:: BRIEF ::
Select all lines in the records that include "there".

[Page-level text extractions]
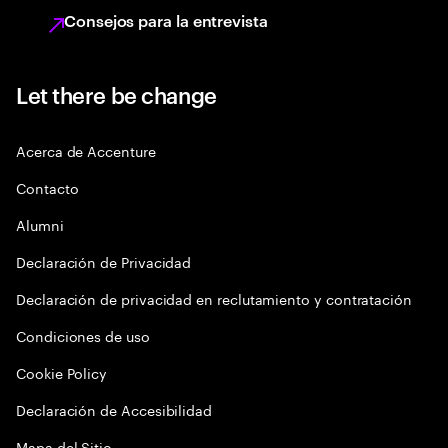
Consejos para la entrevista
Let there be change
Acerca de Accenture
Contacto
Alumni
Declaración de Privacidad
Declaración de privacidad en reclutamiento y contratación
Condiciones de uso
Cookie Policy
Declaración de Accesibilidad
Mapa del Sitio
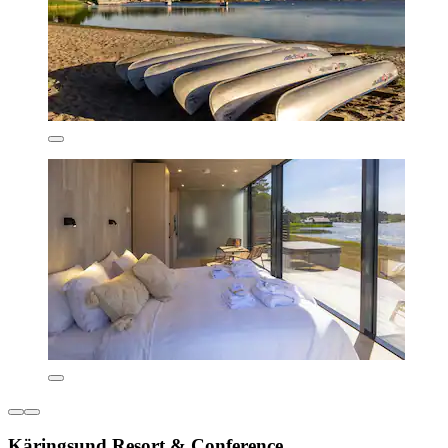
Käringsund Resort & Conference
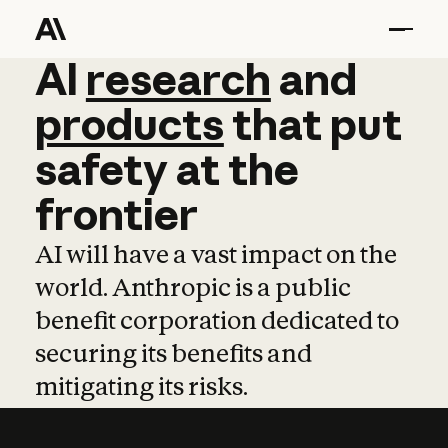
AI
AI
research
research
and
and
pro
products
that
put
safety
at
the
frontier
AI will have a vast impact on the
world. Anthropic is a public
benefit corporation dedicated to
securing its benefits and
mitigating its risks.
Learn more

* * *

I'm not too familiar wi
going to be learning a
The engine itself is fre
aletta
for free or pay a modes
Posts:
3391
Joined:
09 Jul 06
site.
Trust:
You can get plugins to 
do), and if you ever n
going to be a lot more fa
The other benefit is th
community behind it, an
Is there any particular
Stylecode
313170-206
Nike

* * *

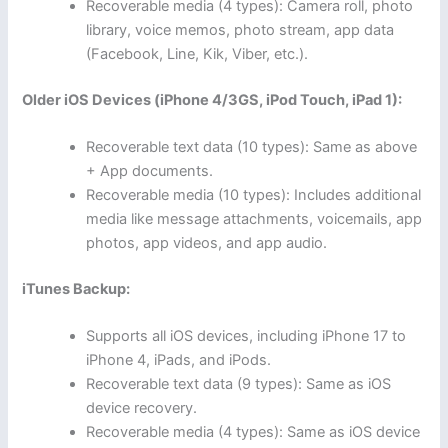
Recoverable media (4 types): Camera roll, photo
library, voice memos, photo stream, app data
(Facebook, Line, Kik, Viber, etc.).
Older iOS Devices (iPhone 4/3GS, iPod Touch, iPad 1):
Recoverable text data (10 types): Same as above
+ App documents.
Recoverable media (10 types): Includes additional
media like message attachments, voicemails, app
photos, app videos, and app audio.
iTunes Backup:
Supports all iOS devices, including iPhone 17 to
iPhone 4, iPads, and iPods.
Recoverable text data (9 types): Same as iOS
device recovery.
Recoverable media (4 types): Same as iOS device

:: ANSWER SPACE ::
Let there be change
Is there any particular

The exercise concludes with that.